Return the lines from the start of the data through the line with "の方はセリフ体にしています。 メリハリがついてかっこよ". Include both of those lines and no others.

▶ [Raw data]
*-*-*
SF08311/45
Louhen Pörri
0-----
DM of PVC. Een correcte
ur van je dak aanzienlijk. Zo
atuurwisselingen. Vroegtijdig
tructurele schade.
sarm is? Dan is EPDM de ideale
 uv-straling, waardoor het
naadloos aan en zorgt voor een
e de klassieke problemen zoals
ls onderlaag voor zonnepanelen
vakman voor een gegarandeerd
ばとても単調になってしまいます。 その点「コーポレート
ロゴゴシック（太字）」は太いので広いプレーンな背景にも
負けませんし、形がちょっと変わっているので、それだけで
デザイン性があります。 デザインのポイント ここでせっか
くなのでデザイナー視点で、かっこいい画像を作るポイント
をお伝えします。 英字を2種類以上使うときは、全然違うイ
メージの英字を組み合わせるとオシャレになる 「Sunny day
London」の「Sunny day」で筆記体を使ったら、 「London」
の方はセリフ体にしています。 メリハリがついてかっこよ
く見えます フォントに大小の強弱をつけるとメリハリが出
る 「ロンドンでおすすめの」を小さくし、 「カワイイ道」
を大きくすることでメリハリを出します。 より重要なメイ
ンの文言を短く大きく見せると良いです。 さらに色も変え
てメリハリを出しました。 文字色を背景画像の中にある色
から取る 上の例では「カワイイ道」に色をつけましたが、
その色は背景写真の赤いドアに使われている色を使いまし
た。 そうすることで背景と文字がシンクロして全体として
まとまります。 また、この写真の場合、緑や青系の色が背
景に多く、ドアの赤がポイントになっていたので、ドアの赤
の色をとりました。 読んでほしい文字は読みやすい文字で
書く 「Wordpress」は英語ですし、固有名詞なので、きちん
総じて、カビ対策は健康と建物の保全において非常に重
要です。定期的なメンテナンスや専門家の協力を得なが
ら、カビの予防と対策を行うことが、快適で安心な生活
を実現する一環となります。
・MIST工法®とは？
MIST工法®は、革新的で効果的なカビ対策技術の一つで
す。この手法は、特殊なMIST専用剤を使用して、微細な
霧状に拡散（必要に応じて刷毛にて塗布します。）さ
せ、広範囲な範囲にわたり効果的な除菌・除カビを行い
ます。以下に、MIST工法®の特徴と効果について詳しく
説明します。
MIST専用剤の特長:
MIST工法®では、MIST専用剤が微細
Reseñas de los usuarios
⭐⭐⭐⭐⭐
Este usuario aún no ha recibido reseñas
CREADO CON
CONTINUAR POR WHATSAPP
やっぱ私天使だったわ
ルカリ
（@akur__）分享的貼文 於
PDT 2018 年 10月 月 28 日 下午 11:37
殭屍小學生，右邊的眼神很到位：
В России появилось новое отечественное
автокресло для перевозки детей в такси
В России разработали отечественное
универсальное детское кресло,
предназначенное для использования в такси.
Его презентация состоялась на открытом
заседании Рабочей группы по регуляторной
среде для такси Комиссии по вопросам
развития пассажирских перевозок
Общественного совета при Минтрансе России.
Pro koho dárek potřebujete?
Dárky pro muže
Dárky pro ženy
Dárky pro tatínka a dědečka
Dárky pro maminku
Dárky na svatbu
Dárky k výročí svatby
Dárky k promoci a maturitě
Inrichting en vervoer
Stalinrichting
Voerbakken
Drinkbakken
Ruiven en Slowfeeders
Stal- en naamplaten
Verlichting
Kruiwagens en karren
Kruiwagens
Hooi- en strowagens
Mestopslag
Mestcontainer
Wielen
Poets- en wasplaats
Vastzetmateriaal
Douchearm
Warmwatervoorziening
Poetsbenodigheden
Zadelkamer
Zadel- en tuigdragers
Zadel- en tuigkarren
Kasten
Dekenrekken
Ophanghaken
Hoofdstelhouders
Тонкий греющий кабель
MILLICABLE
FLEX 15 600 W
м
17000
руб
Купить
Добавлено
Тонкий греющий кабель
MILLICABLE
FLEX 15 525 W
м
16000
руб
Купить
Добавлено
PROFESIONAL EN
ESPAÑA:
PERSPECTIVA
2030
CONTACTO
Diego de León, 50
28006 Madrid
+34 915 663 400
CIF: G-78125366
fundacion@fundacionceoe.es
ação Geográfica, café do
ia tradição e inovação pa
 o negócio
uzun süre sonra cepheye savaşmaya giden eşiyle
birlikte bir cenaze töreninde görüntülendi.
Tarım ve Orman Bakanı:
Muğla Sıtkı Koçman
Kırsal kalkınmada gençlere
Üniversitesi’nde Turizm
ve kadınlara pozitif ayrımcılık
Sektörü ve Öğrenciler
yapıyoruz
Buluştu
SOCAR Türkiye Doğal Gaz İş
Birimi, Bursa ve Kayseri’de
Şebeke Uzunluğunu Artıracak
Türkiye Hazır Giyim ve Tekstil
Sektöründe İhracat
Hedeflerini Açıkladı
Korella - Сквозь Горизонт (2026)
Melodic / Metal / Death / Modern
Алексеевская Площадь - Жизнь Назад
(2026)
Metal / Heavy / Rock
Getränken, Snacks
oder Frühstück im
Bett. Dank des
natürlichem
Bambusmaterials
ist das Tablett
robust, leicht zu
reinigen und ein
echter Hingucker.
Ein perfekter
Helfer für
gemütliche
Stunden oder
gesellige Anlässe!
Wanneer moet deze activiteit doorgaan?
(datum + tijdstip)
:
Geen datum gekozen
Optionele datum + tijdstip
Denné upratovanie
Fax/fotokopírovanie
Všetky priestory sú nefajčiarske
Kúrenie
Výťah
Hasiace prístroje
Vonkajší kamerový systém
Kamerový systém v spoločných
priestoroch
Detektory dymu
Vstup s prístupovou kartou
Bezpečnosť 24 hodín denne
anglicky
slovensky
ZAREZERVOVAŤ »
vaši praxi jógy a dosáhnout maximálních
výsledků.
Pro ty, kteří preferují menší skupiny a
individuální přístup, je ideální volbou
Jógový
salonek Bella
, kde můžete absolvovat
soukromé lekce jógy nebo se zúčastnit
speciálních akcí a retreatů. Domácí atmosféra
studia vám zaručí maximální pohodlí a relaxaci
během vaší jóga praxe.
*-*-*
▶ [Written answer]
SF08311/45
Louhen Pörri
0-----
DM of PVC. Een correcte
ur van je dak aanzienlijk. Zo
atuurwisselingen. Vroegtijdig
tructurele schade.
sarm is? Dan is EPDM de ideale
 uv-straling, waardoor het
naadloos aan en zorgt voor een
e de klassieke problemen zoals
ls onderlaag voor zonnepanelen
vakman voor een gegarandeerd
ばとても単調になってしまいます。 その点「コーポレート
ロゴゴシック（太字）」は太いので広いプレーンな背景にも
負けませんし、形がちょっと変わっているので、それだけで
デザイン性があります。 デザインのポイント ここでせっか
くなのでデザイナー視点で、かっこいい画像を作るポイント
をお伝えします。 英字を2種類以上使うときは、全然違うイ
メージの英字を組み合わせるとオシャレになる 「Sunny day
London」の「Sunny day」で筆記体を使ったら、 「London」
の方はセリフ体にしています。 メリハリがついてかっこよ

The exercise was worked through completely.